Gradual growth for Sagicor Select

There is a great deal of interest in the Sagicor Select Funds that is offering 2.5 billion shares for subscription by the general public at $1 per share and a slight discount for some selected applicants.
The company has the right to upsize the offer by an additional 1.5 billion shares. The offer opened July 3 with a closing date of July 17.
Financial Select Fund aims to give results before expenses, corresponding generally to the price and yield performance of the JSE Financial Index that seeks to mirror the financial sector companies on the Jamaica Stock Exchange. The list includes some that are not wholly financial, with NCB Financial dominating with 38 percent of the index at the beginning of March.
In order to track the performance of the Index, the Select Fund uses a replication strategy, with the Fund investing substantially all of the securities represented in the Index in approximately the same proportions as the Index. The Financial Select Fund will rebalance monthly, if necessary, to maintain the appropriate balance to track the index. On average, the Financial Select Fund will invest at least 95 percent of its total assets in the securities comprising the Index.

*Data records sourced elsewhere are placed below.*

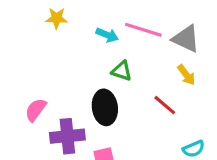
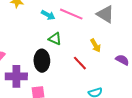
gray triangle: (186, 39) -> (105, 14), moved

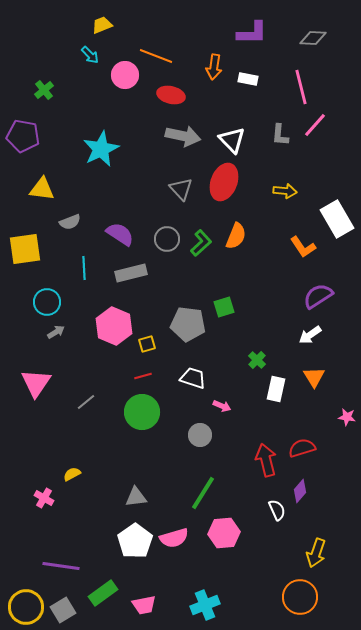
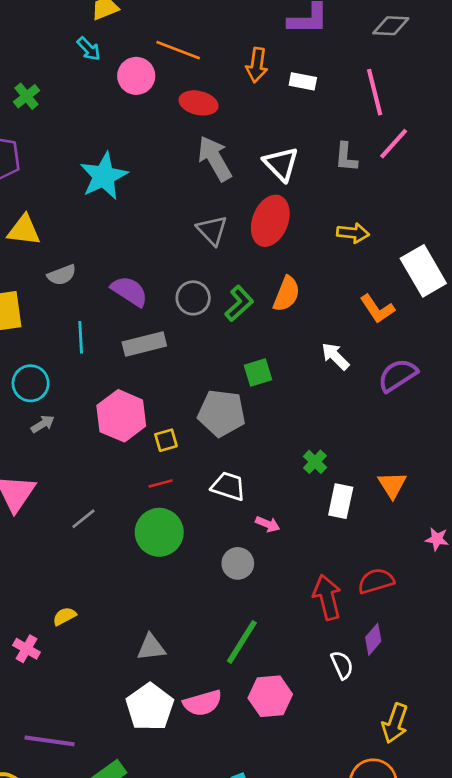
gray arrow: (183, 136) -> (215, 158), turned -132
green square: (224, 307) -> (258, 372), moved
white arrow: (310, 335) -> (335, 356), moved, turned 80

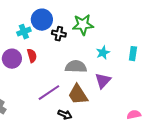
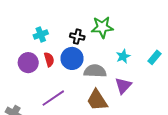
blue circle: (42, 20) -> (72, 58), moved
cyan rectangle: (133, 54) -> (154, 57), turned 32
purple line: (49, 93) -> (53, 98), moved

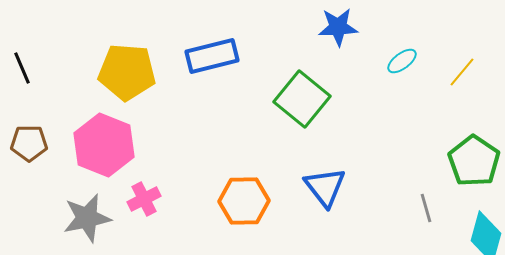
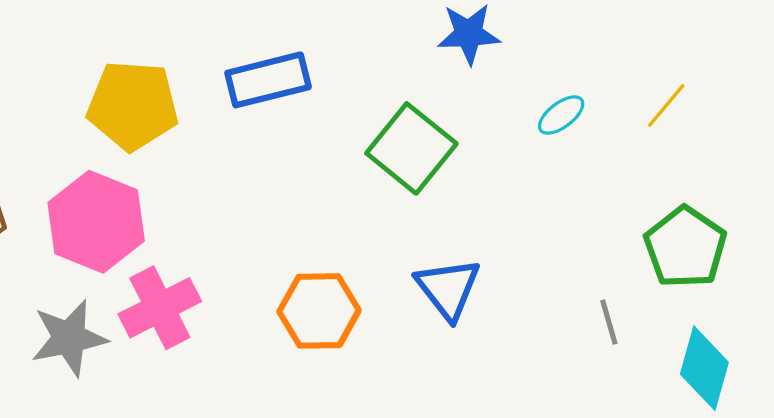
cyan ellipse: (402, 61) -> (561, 115), moved
pink cross: (144, 199) -> (160, 308), size x1.5

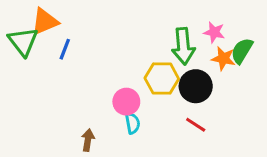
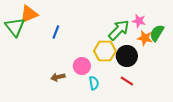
green arrow: (183, 46) -> (119, 30), turned -130
blue line: (65, 49) -> (56, 32), moved
cyan semicircle: (132, 123) -> (94, 83), moved
brown arrow: (88, 140) -> (58, 77), moved, turned -112

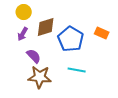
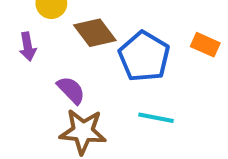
brown diamond: (46, 27) -> (95, 33), turned 70
purple arrow: (23, 34) -> (28, 47), moved, turned -40

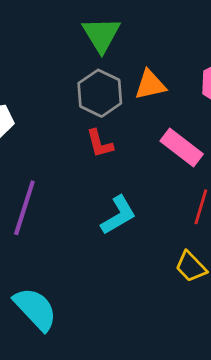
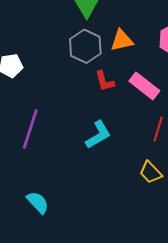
red L-shape: (100, 143) -> (105, 81), moved
cyan semicircle: (35, 309) -> (38, 202), size x0.7

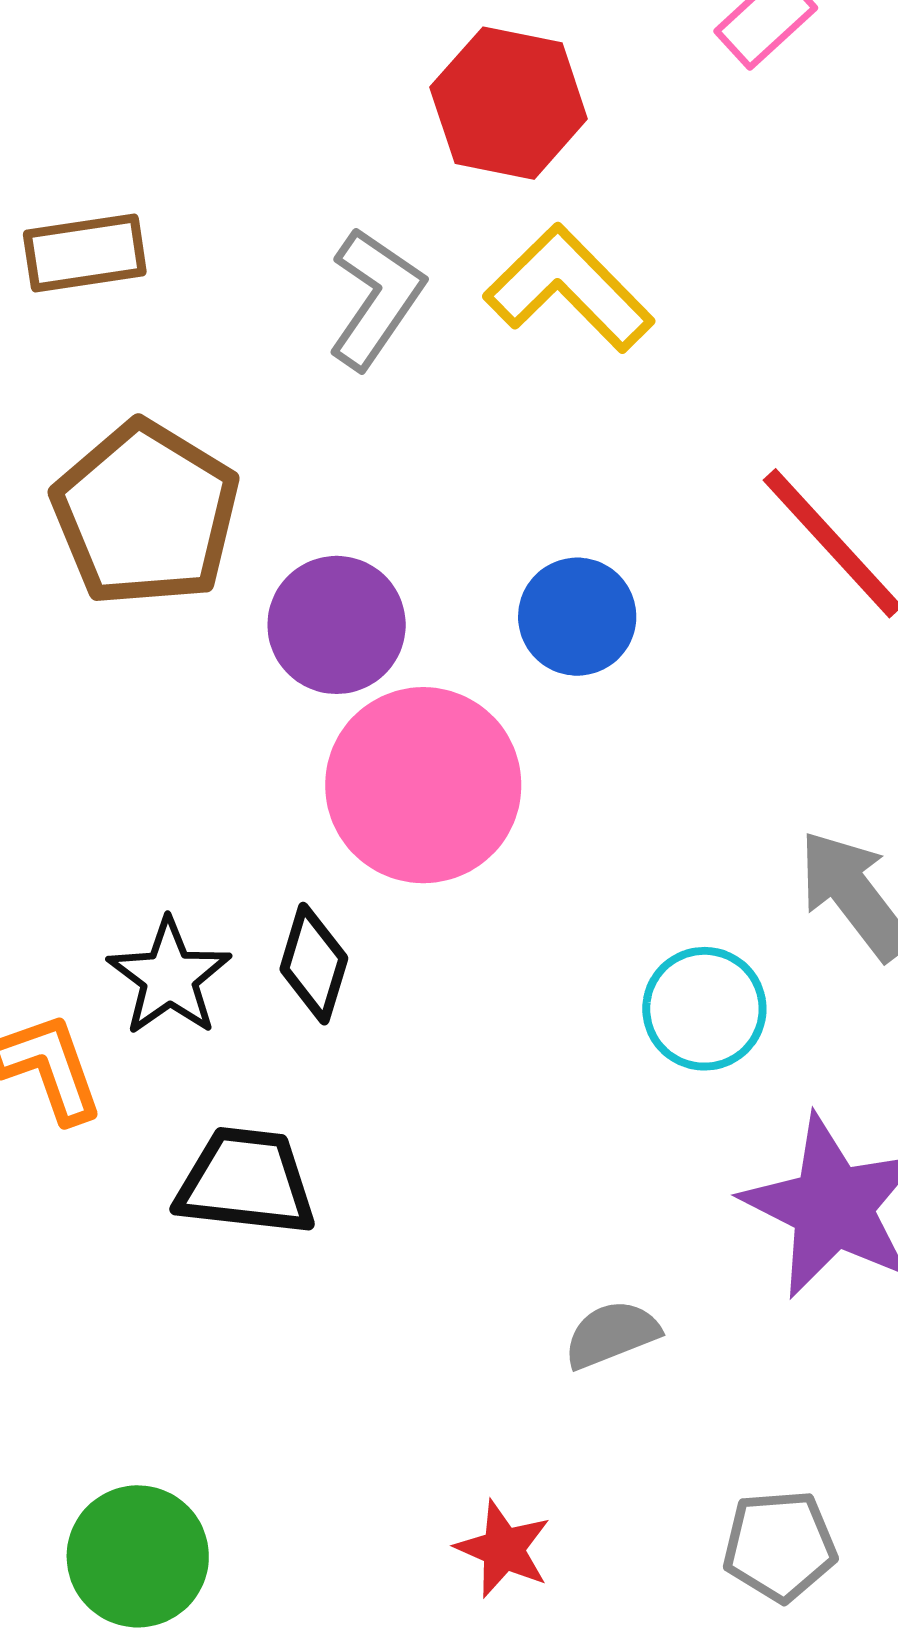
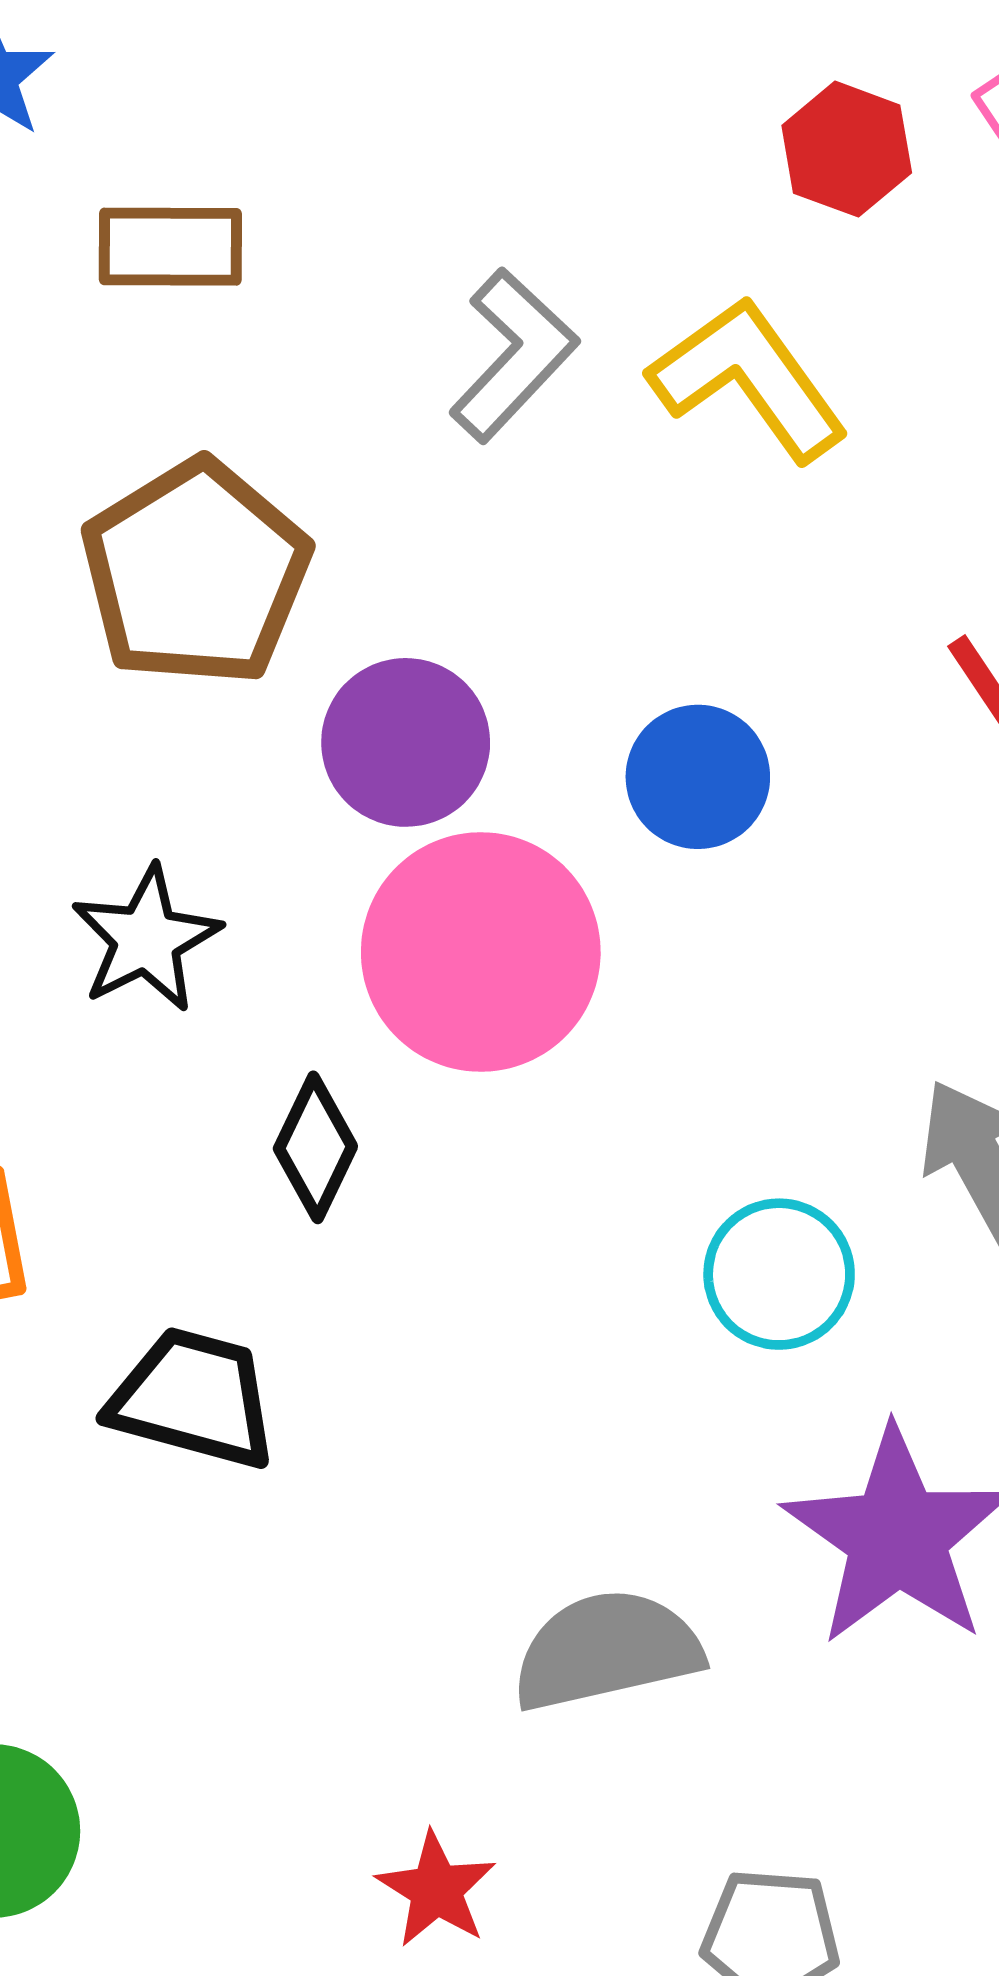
red hexagon: (509, 103) -> (847, 149), moved, size x0.7
black star: (169, 977) -> (146, 939), moved
gray semicircle: (612, 1334) -> (607, 1650), size x1.6

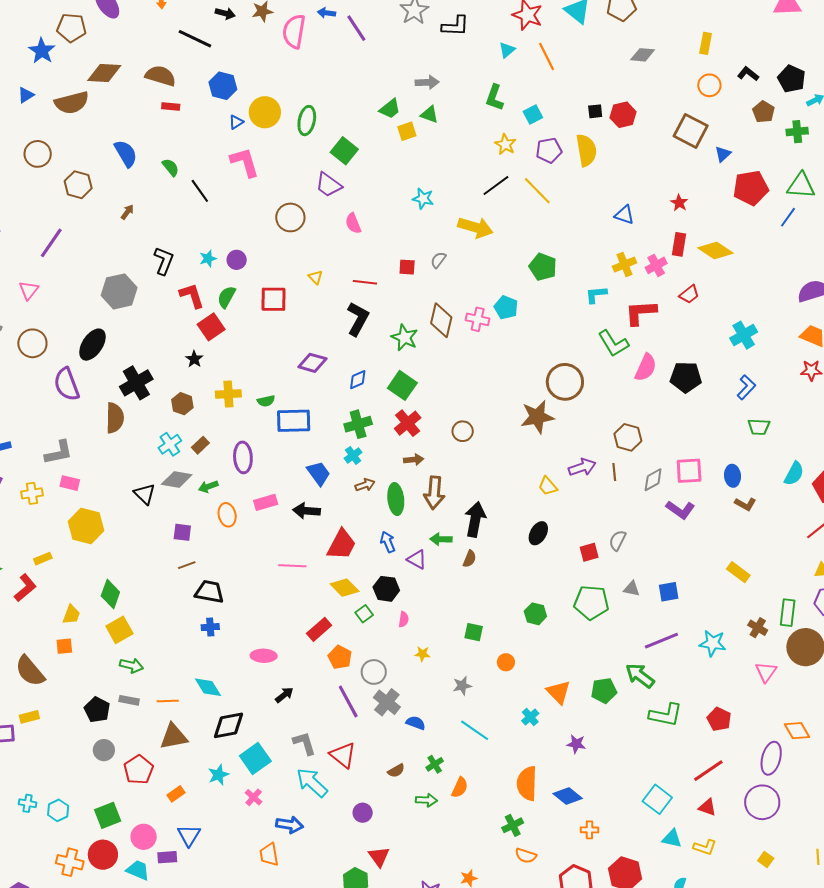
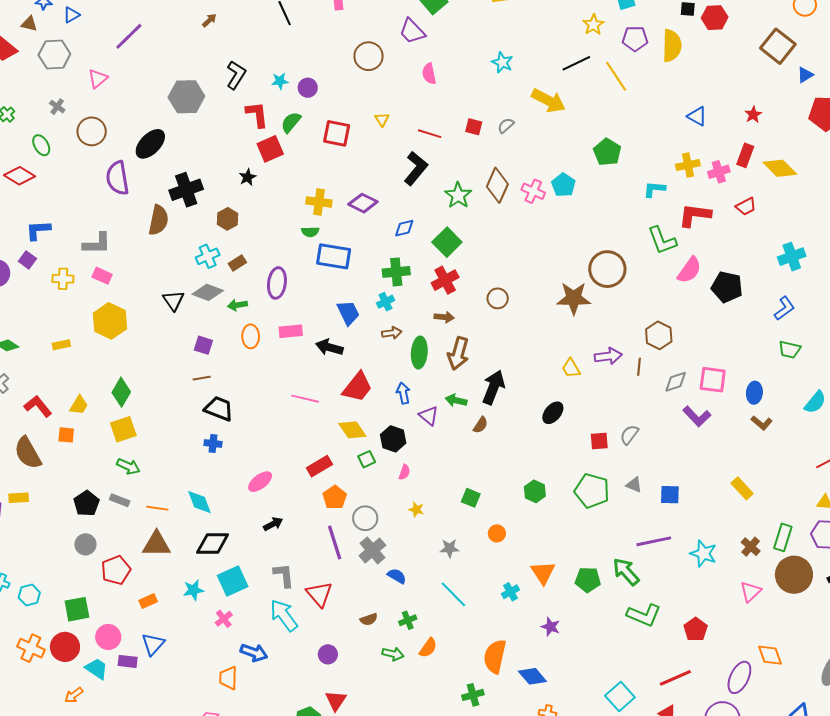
yellow cross: (228, 394) -> (319, 202), moved
red L-shape: (25, 588) -> (38, 406), moved, turned -100
pink ellipse: (264, 656) -> (260, 482), turned -50

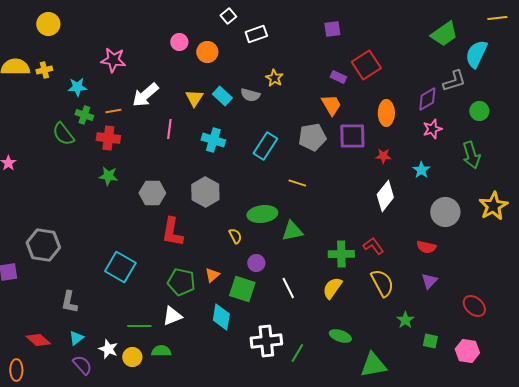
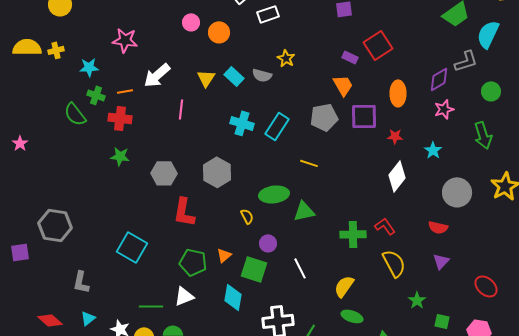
cyan cross: (213, 140) -> (242, 123), moved
yellow semicircle: (332, 288) -> (344, 286), moved

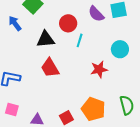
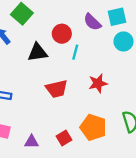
cyan circle: (120, 49) -> (123, 41), moved
red trapezoid: (50, 68) -> (57, 89), moved, turned -70

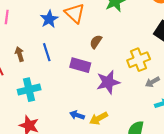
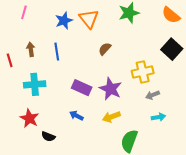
purple rectangle: (80, 65) -> (82, 88), moved
purple star: (108, 82) -> (111, 89), turned 30
yellow arrow: (99, 118) -> (111, 117), moved

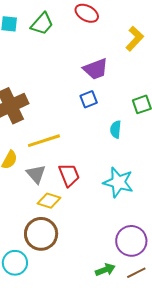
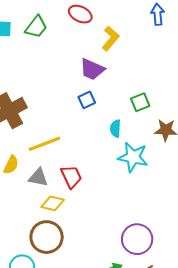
yellow L-shape: (135, 39) -> (111, 39), moved
purple trapezoid: (96, 69) -> (92, 69), turned 48
gray triangle: (36, 174) -> (38, 177), turned -35
cyan star: (118, 182) -> (133, 157), moved

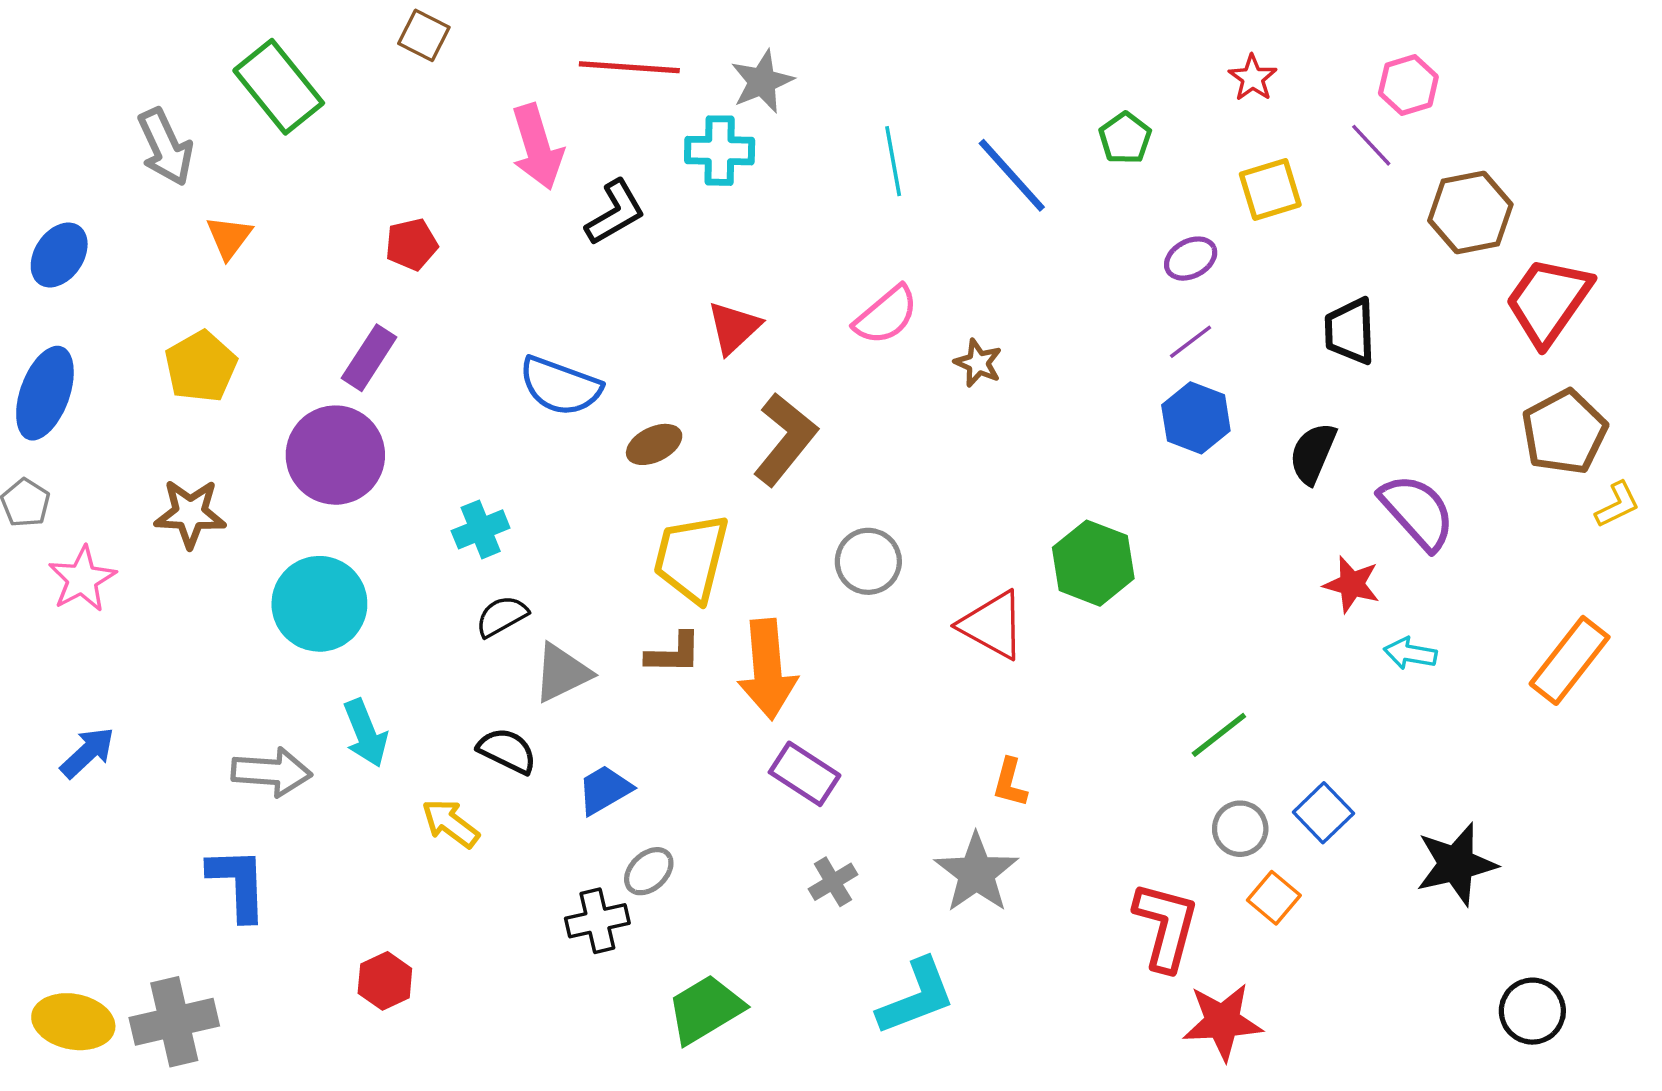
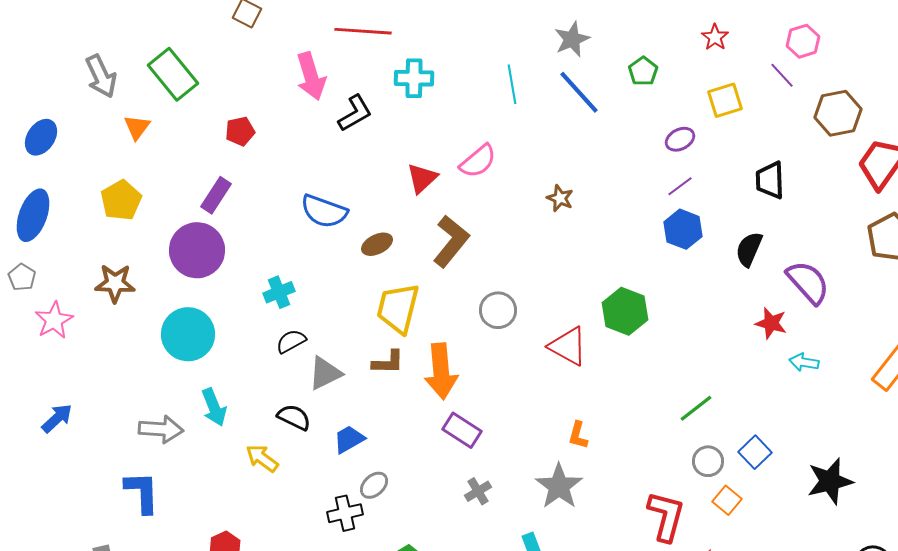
gray star: (762, 81) -> (572, 39), moved
green rectangle: (279, 87) -> (173, 74), moved
pink semicircle: (886, 315) -> (478, 161), moved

The Index is developed and maintained by the Jamaica Stock Exchange and calculated based on market capitalization of the various companies making up the index.
The company estimates that “financial stocks will increase in price by an annual rate of 8 percent over the five-year period, with the net asset value of the total assets expected to rise to $7.2 billion in 2024. The performance of the securities held is expected to be favourably impacted by the growth in the financial sector and the consequent higher earnings for the companies whose stocks form part of the JSE Financial Index, on average,” the company stated in the prospectus.
Frankly, if that were the returns, investors would be better off investing in a number of the preference shares listed on the market that provide a rate of return that is equal or better without the same risk. Since the Financial Index started at the beginning of March this year, it has gained 22 percent as NCB Financial in the main, the largest portion of the Index and the fund, moved from $145 to last trade at $188, to be up 30 percent since the end of February.
Fortunately, with interest rates being low and continuing to fall, profits of companies will most likely rise, including financial sector ones and therefore drive the value of stock in the fund at a much higher rate than the unrealistic forecasted levels.
The positive with the fund is that if one is of the view that the sector will continue to grow at an attractive pace then it could be a good vehicle to hold without having to buy a basket of the stocks and having to manage them appropriately. The down side is that because it is not a managed fund, the value will rise and fall with the stocks in the portfolio. Additionally, the fund violates one of the carinal principle tenets of investing, that of having a balanced portfolio, so that no one investment is so large as to drag down the portfolio significantly. Investors do not need to go beyond the 1990s to see how devastating concentration of investment can be.
IC considers the environment to be very conducive, to the fund do well going forward with a likely growth rate closer to 20 percent per annum for a few years than 8 percent, but investors should not factor in a premium to the net asset value of the fund anytime soon if at all.
Some investors just don’t want to be bothered with managing a portfolio but want direct exposure to the market and that is where a select fund is seen as useful. Each investor has to determine what it is that they want from an investment. Investors are unlikely to see the level of gains generated from the Wigton public offer from this issue in a matter of weeks, for example.